Task details -
Supply the number of lines in the listing below in which the word "المستعمل" occurs, and nothing else.

--- START ---

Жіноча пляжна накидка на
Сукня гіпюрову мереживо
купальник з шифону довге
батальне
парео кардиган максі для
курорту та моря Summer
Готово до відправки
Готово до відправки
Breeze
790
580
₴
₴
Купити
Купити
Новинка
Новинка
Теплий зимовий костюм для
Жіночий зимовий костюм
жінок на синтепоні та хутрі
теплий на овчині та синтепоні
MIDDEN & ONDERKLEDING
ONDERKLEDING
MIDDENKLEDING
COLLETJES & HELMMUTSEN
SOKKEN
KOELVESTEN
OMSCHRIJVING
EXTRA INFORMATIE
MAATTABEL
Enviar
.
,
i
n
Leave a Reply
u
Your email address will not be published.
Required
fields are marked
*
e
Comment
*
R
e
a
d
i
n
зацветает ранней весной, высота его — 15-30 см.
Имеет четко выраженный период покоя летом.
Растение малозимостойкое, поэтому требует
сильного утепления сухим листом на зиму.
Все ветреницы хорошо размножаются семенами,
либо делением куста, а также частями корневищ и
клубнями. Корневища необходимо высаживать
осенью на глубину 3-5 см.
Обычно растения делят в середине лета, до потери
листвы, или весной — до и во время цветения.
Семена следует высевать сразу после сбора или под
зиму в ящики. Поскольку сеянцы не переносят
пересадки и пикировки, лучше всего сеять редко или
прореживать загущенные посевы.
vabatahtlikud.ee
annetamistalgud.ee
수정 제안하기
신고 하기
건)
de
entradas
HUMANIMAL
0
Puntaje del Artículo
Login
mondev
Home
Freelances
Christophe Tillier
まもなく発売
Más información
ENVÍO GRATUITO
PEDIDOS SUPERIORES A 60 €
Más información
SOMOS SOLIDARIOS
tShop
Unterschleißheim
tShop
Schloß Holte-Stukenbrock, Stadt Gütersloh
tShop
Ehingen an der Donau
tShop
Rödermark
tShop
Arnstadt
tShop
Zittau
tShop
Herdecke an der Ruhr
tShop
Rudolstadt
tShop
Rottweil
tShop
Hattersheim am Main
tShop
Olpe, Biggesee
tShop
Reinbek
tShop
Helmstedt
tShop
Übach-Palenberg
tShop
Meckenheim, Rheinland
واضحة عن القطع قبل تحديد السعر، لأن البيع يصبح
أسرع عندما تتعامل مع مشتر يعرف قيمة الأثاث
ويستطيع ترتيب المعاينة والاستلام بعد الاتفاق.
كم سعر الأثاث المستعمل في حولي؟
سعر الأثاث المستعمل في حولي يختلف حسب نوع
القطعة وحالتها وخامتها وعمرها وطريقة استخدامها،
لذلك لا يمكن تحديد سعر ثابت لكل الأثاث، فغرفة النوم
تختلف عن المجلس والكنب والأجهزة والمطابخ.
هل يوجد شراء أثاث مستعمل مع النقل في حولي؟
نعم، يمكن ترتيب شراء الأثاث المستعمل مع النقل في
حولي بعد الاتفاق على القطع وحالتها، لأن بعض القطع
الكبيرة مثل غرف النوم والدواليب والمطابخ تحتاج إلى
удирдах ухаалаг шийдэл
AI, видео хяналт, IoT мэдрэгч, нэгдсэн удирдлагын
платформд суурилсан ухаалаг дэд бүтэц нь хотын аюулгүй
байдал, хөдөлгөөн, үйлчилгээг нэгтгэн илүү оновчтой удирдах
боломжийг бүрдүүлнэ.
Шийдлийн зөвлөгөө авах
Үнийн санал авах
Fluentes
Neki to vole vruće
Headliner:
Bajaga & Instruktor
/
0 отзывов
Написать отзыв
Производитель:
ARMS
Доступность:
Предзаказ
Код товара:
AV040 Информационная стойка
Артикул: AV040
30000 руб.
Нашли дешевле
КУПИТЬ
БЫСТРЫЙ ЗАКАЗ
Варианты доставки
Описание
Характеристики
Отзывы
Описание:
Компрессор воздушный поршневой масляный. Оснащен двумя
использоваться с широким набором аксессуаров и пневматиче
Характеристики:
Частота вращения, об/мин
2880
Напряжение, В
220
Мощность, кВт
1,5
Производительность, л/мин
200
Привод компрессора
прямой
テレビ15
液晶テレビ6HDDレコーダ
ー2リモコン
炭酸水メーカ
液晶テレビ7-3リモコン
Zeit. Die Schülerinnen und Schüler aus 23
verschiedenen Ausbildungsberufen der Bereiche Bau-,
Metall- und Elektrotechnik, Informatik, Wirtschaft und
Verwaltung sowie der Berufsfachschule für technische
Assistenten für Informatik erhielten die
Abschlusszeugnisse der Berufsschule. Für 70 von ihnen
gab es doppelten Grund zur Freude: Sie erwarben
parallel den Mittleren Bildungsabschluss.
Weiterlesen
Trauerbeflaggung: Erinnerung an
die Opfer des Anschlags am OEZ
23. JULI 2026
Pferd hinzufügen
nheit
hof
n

--- END ---

Response area -
3